Since leaving the family farm in Blackwater to attend Lincoln Memorial University, he has been writing regularly until failing health prevented him. Momaw wrote back. Always. Stamps and stationery were important items to have on hand at all times. Momaw and Uncle Paul died within months in 1997. I have boxes of his letters to her. Every year he and she raced to be the “first ripe tomato”.
A few weeks ago I asked mom about the planting on Good Friday. She knew Momaw did this, but did not recall any such tradition from her own childhood on a farm in the Flower Gap township of Lee County, Virginia.
I had them call some of my Wallen cousins, especially the ones who actually “raise” large gardens every year. None of them plant anything on Good Friday.
Next I searched online. I learned that there is an old custom some people follow: planting potatoes on Good Friday. Another source I found said that “across the South” this caused some to plant as much as they could in their garden on Good Friday.

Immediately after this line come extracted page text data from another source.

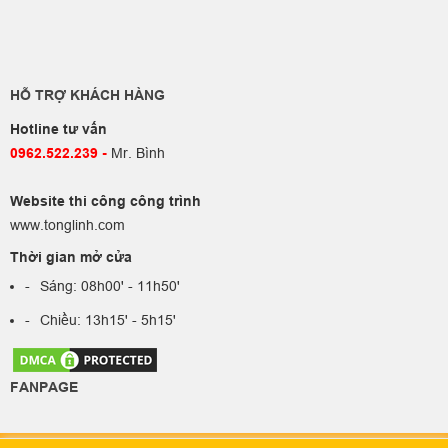
HỖ TRỢ KHÁCH HÀNG
Hotline tư vấn
0962.522.239​
-
Mr. Bình
Website thi công công trình
www.tonglinh.com
Thời gian mở cửa
Sáng: 08h00' - 11h50'
Chiều: 13h15' - 5h15'
FANPAGE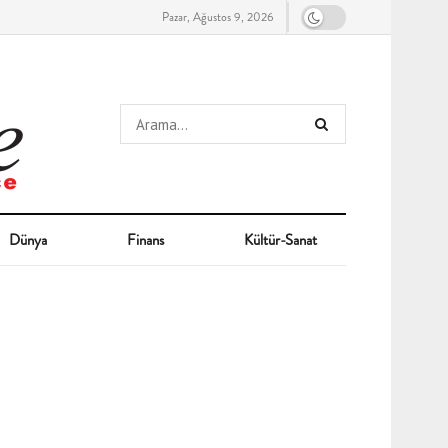
Pazar, Ağustos 9, 2026
Dünya
Finans
Kültür-Sanat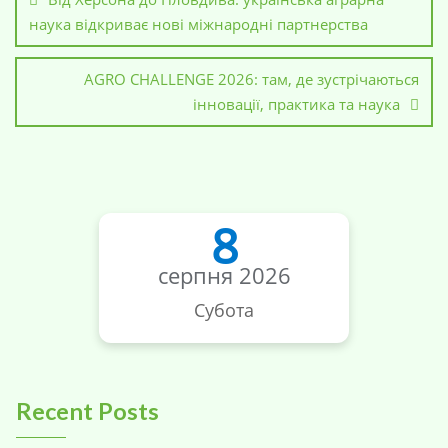
наука відкриває нові міжнародні партнерства
AGRO CHALLENGE 2026: там, де зустрічаються
інновації, практика та наука
8
серпня 2026
Субота
Recent Posts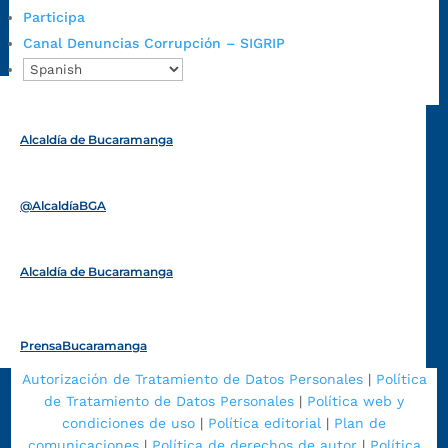
Radique aquí su queja disciplinaria:
Participa
https://www.bucaramanga.gov.co/gobierno-ciudadanos-
Canal Denuncias Corrupción – SIGRIP
1/secretarias/oficina-de-control-interno-disciplinario/
Alcaldía de Bucaramanga
Funcionarios y contratistas
@AlcaldíaBGA
Alcaldía de Bucaramanga
PrensaBucaramanga
Autorización de Tratamiento de Datos Personales
|
Política
de Tratamiento de Datos Personales
|
Política web y
condiciones de uso
|
Política editorial
|
Plan de
comunicaciones
|
Política de derechos de autor
|
Política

So, dear readers, do any of you know that planting on Good Friday existed in our region now or before?
I also mentioned “fun” Easter memories with Momaw. The biggest thing is of course her absolute love for dyeing eggs. She was an experienced colourist. Her turquoise just couldn’t be beat. Whether she was making a dozen or three dozen, and especially if one of us grandchildren was around, she would have almost every teacup in her kitchen on the table in a different color, in shades from pastel to rich.

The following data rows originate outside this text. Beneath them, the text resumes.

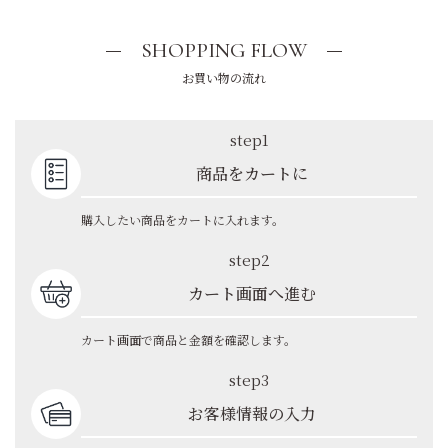
SHOPPING FLOW
お買い物の流れ
step1
商品をカートに
購入したい商品をカートに入れます。
step2
カート画面へ進む
カート画面で商品と金額を確認します。
step3
お客様情報の入力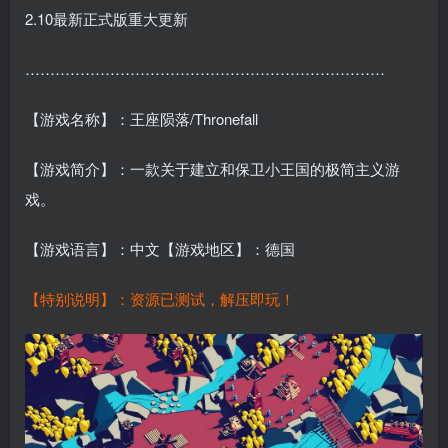
2.10最新正式版重大更新
………………………………………………………………
【游戏名称】：王座陨落/Thronefall
【游戏简介】：一款关于建立和保卫小王国的极简主义游
戏。
【游戏语言】：中文【游戏地区】：德国
【特别说明】：资源已测试，解压即玩！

One Easter, when I was young enough to want to look for eggs, I got sick. Momaw stayed at my house while the rest of the family went to church. I, of course, asked her to do my very own egg hunt. in the house She did and hid a large number of her perfectly colored boiled eggs in all parts of the house.
I hunted I found. I searched and found more. By the time everyone got home from church, I had refilled the basket with eggs. Nearly.
We didn’t realize the “almost” part for a few days. That’s when the one egg I’d missed really started to smell like… a rotten egg. We’ve searched high and low. Dad finally found the rotten egg hidden behind logs in the living room fireplace.
And that was the last time Momaw and I got to hide eggs in the house.
Speaking of nature, I’m looking for suggestions for sunrise Easter services in the area. If you know one let me know.
Have a blessed Holy Week. We’ll see each other at Easter.